REQUIRED WORK
Take the entries below and print, exactly, the stretch from the line containing "gemeinsam die Grundlagen für eine fundierte" through the line containing "attraktiver wird.", both included.

== RECORDS TO USE ==

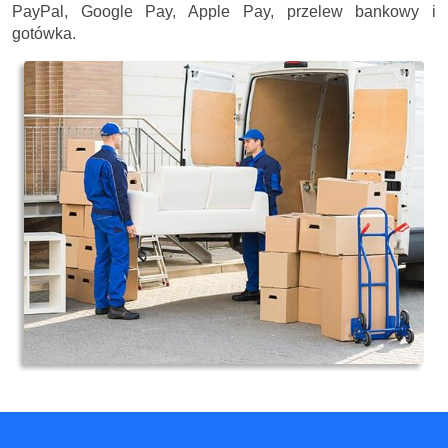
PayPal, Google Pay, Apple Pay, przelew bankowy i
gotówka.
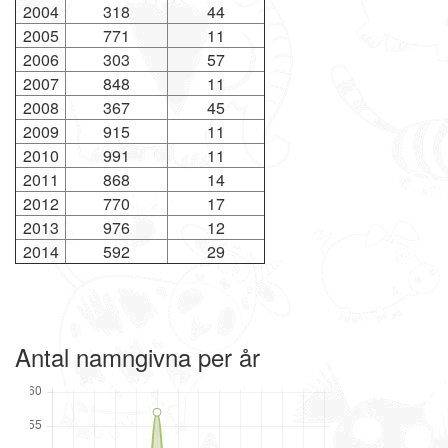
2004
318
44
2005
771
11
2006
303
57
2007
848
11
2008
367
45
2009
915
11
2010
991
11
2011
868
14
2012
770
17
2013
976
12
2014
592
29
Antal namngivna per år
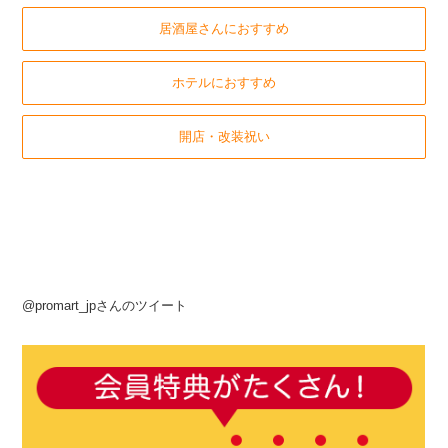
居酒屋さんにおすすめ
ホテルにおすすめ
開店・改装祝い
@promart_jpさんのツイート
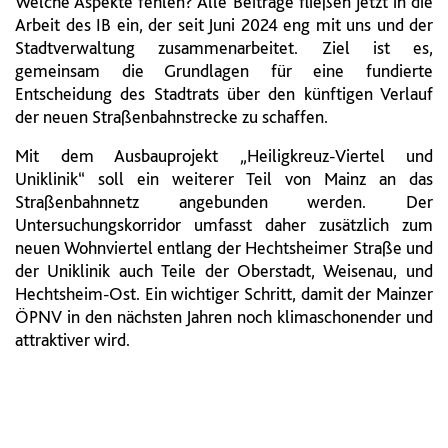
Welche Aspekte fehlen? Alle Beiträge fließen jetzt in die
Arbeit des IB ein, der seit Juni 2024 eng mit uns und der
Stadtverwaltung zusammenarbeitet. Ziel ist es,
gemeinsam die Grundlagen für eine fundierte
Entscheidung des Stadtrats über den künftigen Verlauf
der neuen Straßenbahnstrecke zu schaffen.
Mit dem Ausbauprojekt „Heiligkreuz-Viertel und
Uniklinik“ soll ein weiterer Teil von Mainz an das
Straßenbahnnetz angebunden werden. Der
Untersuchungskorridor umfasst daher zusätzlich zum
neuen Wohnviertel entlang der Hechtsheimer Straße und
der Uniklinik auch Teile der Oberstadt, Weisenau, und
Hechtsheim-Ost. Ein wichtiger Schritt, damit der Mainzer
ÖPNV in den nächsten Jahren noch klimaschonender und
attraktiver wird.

===
== RECORDS TO USE ==

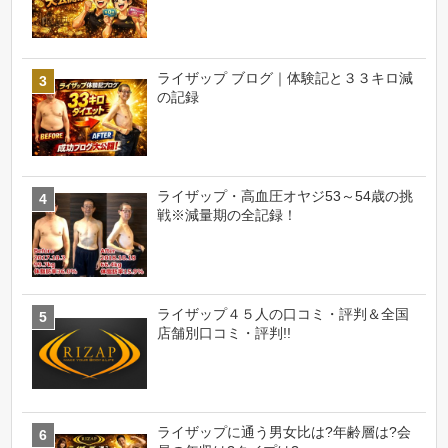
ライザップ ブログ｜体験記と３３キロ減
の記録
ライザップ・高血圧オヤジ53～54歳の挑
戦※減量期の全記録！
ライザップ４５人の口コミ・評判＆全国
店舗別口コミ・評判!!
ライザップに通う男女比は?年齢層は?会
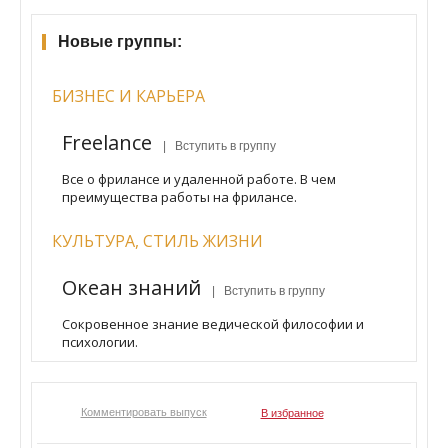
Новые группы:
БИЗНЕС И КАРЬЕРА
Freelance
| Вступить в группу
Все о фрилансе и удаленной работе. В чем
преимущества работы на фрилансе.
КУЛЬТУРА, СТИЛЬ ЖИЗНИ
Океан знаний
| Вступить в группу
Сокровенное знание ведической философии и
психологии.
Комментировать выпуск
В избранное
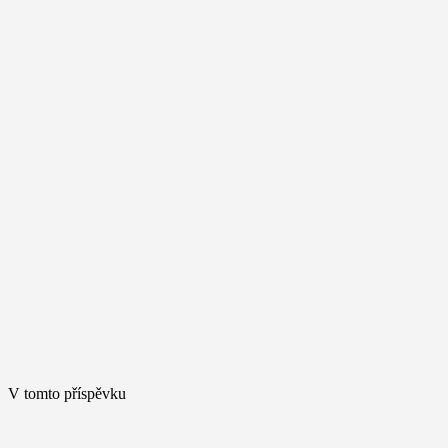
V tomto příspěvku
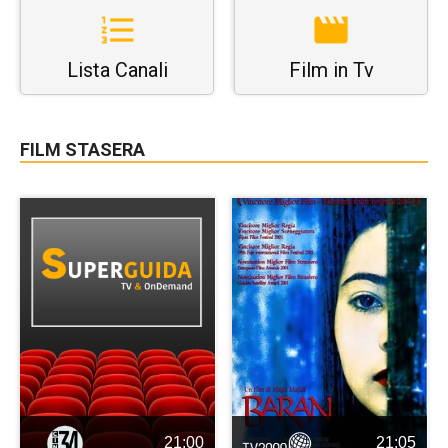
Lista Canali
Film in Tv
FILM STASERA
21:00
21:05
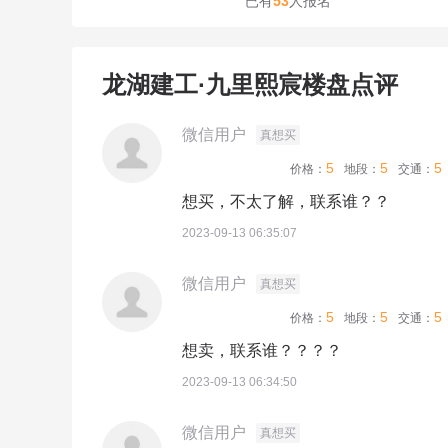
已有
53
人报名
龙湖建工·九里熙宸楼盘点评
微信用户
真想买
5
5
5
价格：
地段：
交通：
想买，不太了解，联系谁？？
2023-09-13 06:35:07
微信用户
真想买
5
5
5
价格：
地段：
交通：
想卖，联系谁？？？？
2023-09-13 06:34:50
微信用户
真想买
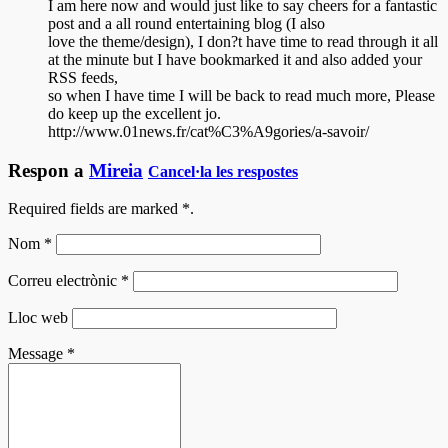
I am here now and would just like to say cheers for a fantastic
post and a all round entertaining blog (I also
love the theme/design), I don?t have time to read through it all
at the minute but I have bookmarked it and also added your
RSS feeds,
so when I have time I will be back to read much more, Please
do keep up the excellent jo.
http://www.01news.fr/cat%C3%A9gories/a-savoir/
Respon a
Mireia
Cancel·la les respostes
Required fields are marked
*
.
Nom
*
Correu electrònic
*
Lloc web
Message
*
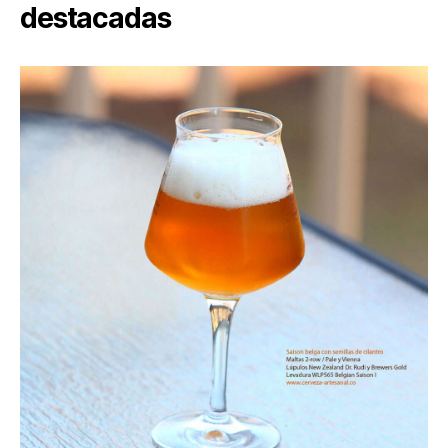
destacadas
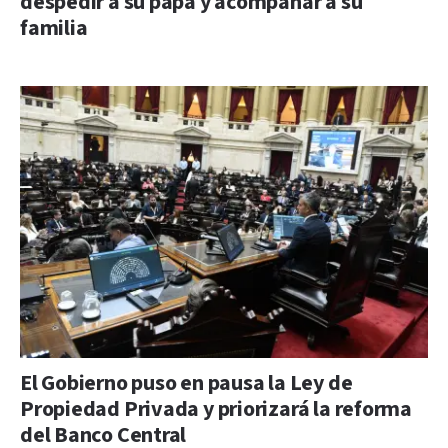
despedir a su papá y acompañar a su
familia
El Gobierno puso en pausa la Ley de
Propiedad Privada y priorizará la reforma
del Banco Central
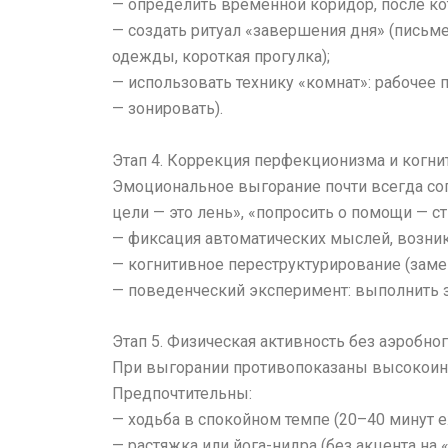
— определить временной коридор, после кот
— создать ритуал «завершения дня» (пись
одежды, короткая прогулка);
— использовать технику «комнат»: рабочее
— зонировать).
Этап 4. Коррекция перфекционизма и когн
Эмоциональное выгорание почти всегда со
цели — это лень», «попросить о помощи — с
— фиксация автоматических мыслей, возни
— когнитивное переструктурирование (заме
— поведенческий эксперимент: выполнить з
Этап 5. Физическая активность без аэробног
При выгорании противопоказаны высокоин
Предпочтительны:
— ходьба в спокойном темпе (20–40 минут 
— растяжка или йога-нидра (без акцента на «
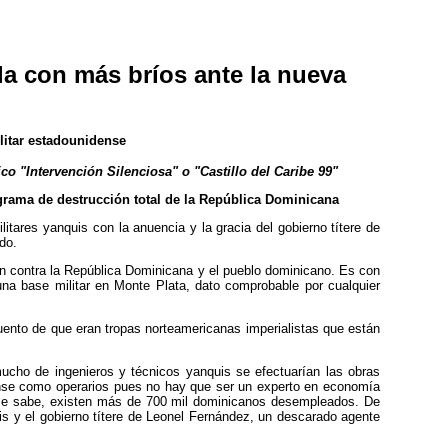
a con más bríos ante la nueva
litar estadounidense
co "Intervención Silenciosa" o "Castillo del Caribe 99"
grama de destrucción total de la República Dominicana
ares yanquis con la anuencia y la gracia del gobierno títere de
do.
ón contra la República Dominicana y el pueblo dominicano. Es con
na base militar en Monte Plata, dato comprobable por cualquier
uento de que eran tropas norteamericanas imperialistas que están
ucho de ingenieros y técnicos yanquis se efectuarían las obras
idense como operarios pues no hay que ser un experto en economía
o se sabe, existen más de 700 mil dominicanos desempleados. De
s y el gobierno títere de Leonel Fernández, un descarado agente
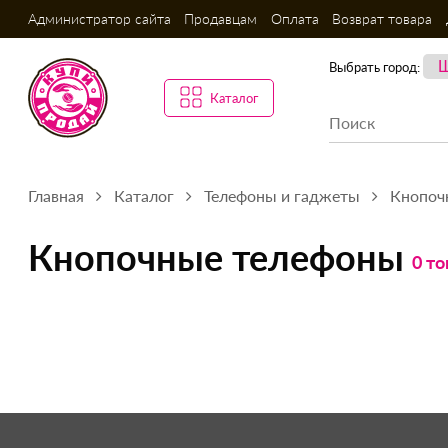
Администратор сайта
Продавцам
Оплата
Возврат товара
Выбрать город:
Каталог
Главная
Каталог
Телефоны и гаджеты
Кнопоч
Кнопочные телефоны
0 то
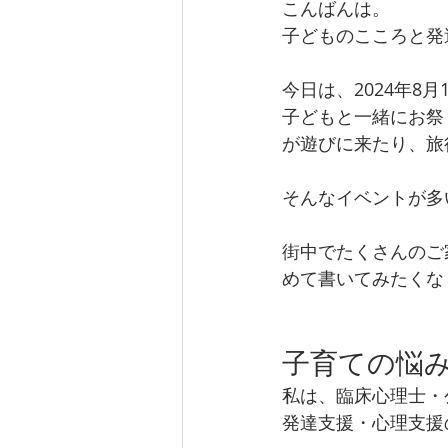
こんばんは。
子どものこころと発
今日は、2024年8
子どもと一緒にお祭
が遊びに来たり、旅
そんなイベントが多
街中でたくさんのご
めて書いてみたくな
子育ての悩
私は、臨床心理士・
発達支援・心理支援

===
== RECORDS TO USE ==

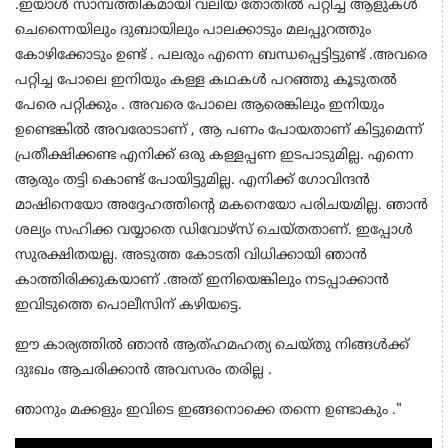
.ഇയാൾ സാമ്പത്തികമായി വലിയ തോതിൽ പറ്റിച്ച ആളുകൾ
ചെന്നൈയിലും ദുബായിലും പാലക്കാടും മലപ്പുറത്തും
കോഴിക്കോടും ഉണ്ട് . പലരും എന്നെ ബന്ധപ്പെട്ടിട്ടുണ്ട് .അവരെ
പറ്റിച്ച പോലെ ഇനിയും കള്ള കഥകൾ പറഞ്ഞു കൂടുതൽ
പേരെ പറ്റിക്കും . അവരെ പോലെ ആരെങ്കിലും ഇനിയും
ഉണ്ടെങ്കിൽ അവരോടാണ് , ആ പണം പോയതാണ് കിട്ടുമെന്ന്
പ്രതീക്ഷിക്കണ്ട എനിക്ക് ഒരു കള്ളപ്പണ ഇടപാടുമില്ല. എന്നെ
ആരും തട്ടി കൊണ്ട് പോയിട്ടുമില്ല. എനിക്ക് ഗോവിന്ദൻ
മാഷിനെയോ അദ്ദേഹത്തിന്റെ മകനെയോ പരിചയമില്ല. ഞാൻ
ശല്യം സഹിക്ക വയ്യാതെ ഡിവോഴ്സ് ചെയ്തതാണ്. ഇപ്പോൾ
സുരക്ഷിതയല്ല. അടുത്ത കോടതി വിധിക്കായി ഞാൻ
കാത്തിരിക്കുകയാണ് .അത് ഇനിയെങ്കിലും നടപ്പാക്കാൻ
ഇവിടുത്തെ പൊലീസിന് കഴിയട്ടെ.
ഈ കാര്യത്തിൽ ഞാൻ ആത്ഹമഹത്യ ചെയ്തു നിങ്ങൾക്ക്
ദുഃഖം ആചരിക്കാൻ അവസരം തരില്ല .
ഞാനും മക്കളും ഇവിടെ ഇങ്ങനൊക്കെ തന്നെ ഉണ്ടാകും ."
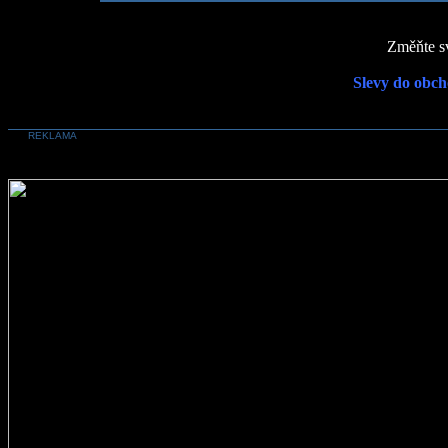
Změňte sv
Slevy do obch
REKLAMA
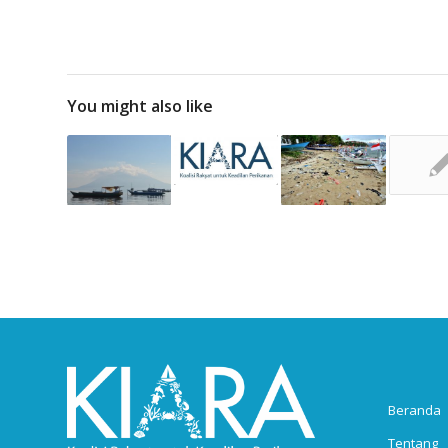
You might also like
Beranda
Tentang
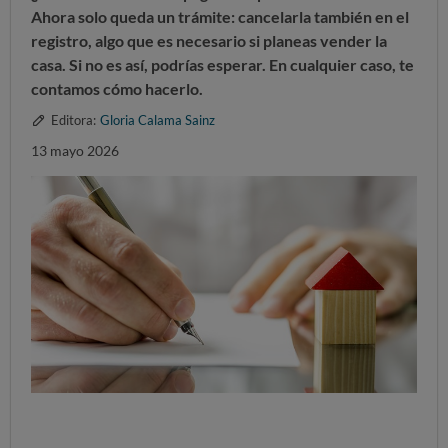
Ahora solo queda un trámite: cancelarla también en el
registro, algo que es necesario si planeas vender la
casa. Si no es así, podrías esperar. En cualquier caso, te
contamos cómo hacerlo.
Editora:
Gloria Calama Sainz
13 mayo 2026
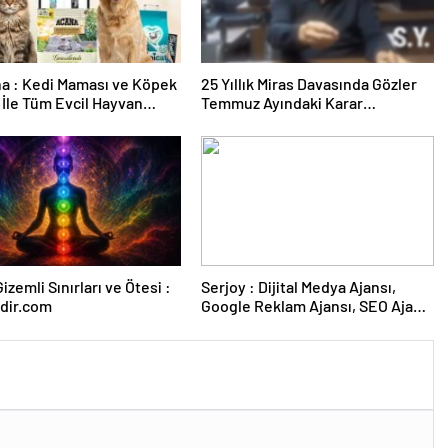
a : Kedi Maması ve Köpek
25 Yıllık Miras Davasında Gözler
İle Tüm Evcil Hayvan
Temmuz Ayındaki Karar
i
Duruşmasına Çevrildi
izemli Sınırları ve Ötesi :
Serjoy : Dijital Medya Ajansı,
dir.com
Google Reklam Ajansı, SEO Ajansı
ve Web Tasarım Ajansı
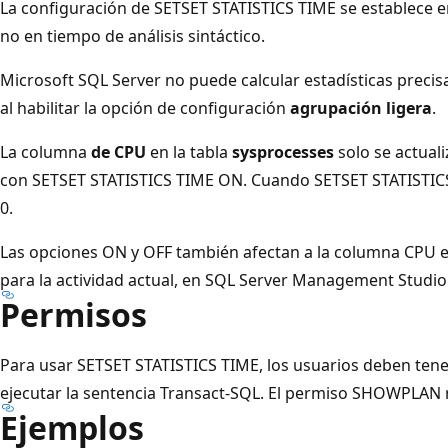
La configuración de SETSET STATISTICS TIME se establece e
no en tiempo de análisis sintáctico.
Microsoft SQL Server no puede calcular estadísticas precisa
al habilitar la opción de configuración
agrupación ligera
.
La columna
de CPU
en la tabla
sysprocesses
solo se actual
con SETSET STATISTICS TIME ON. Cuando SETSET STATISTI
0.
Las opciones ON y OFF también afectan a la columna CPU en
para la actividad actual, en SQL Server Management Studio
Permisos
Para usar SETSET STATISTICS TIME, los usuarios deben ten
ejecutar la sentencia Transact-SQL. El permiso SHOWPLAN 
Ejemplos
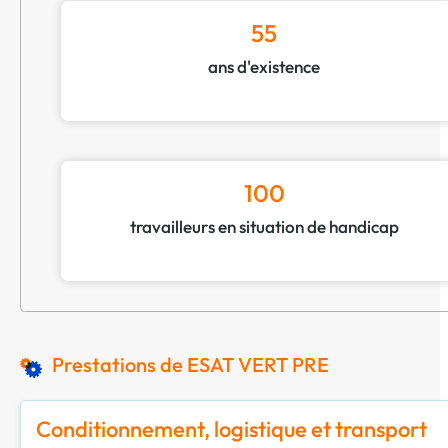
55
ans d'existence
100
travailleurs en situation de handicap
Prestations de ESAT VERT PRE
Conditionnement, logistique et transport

===

ANSWER BELOW
gemeinsam die Grundlagen für eine fundierte
Entscheidung des Stadtrats über den künftigen Verlauf
der neuen Straßenbahnstrecke zu schaffen.
Mit dem Ausbauprojekt „Heiligkreuz-Viertel und
Uniklinik“ soll ein weiterer Teil von Mainz an das
Straßenbahnnetz angebunden werden. Der
Untersuchungskorridor umfasst daher zusätzlich zum
neuen Wohnviertel entlang der Hechtsheimer Straße und
der Uniklinik auch Teile der Oberstadt, Weisenau, und
Hechtsheim-Ost. Ein wichtiger Schritt, damit der Mainzer
ÖPNV in den nächsten Jahren noch klimaschonender und
attraktiver wird.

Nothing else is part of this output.